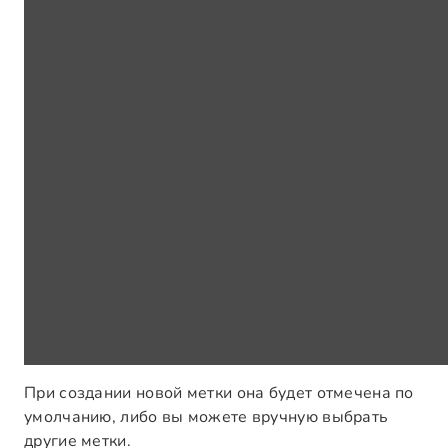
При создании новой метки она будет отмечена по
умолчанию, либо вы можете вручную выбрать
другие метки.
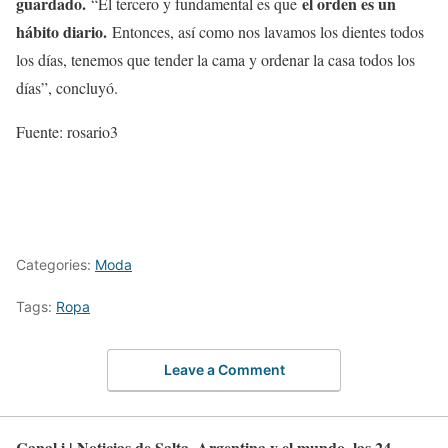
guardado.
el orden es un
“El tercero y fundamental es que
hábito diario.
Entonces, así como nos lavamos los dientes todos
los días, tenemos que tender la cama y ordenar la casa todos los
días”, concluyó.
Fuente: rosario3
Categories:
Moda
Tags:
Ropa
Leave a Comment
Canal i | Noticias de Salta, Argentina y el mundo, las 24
..........
Using the data above, return each line that includes the word "todos".

=== SOLUTION TO THIS TASK ===
Entonces, así como nos lavamos los dientes todos
los días, tenemos que tender la cama y ordenar la casa todos los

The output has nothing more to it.